Handling the Holidays

Christmas 2009
I googled this one, too. "First Christmas without your daughter!" This time google wasn't so hopeless.  My query actually produced an inspiring  thought. While surfing, I read a poem, Christmas in Heaven, that speculated on what Christmas on earth would look like, to those in Heaven. The poem suggested that the lit tree in each family home, would represent a star in the night sky, to those residing in Heaven.  Well, I couldn't let Sam look down and not find her family star in the night sky.  So, there was the first nudge, whether to do Christmas or not.  The second nudge came when I just directly asked my other daughter what she thought, "Should we do Christmas? How should we do it? Does it hurt too much?" She directly answered me, "I love Christmas, Mom. We have always loved Christmas.!"   At this point, I remember saying to myself, " I am so grateful, that I can actually address Brooke's emotions. I recognize that some healing has begun." So, Christmas began.

Christmas Morning 2010
David is the shopper.  He buys the wreaths, garland, poinsettias and the tree.  They are dropped at the garage door and there they wait.  It is my job to decorate.  So, I did.  No problem, I gently placed it about our home.  It began to look festive, then I noticed myself slowing down, anticipating the boxes of stockings and ornaments.  That meant seering pain! That was personal.  I slept on it, to see if I felt the same the next day.  Yep, seering pain! Finally, I admitted my weakness and asked Brooke, "Do you mind if we just don't hang the stockings this year?" Her precious reply, "Mom, I don't mind but, can I still have the "pile"?" A new tradition will begin. Santa will find another way to leave his gifts.  

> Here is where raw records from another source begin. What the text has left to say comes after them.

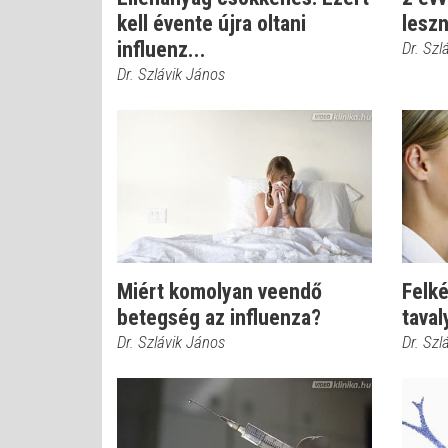
kell évente újra oltani
leszn
influenz...
Dr. Szl
Dr. Szlávik János
Miért komolyan veendő
Felké
betegség az influenza?
taval
Dr. Szlávik János
Dr. Szl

Another family tradition, is a tall tree.  I knew, even before Dave stood it up, that I didn't have the heart to decorate it.  It's just too much of a job.  I stared at it for 3 days.  Then I bit the bullet, climbed the stairs, to the attic, got the lights and began to string them on the tree.  I ran out of "working" lights half way up.  Boy, I did not want to do this.  Guess what, the puppy chewed through the light cord and got shocked.  The tall tree is now our outside lawn decoration and I didn't have to decorate it!  Our answer this year, a perfect tree placed upon our kitchen counter, to keep the puppy out of trouble.  Everyone is pleased, I am grateful for that. (I have heard the saying, "God works in mysterious ways?")

Gingerbread Houses 2008
The changes are many and gut-wrenching.  At times, not doable. The traditions come at me fast and furious and I can't figure out how to adjust them, so many at one time. I am the homemaker, for the most part, in charge of our family life.  I am desperately grieving the loss of Sam and at the same time being charged with the task of recreating our family life. A life etched with love,compassion, happiness,  hope and laughter. I need to get this right! My salvation for all of this is a song by Dave Barnes, I Pray on Christmas.  Brooke knows I love it and am living by it!  She plays it for me often, when she does, I throw my head back and raise my hands in the air, palms open to the sky.  It's an intentionally exaggerated gesture. She chuckles, I smile.  If nearby, her friends giggle.  But, truly it's my strength. So, I pray the Lord sees me through, I pray He will show me what to do, I pray He will help me understand, I pray he will take my by the hand.  I sing it out loud!!!  I sing it from my heart!!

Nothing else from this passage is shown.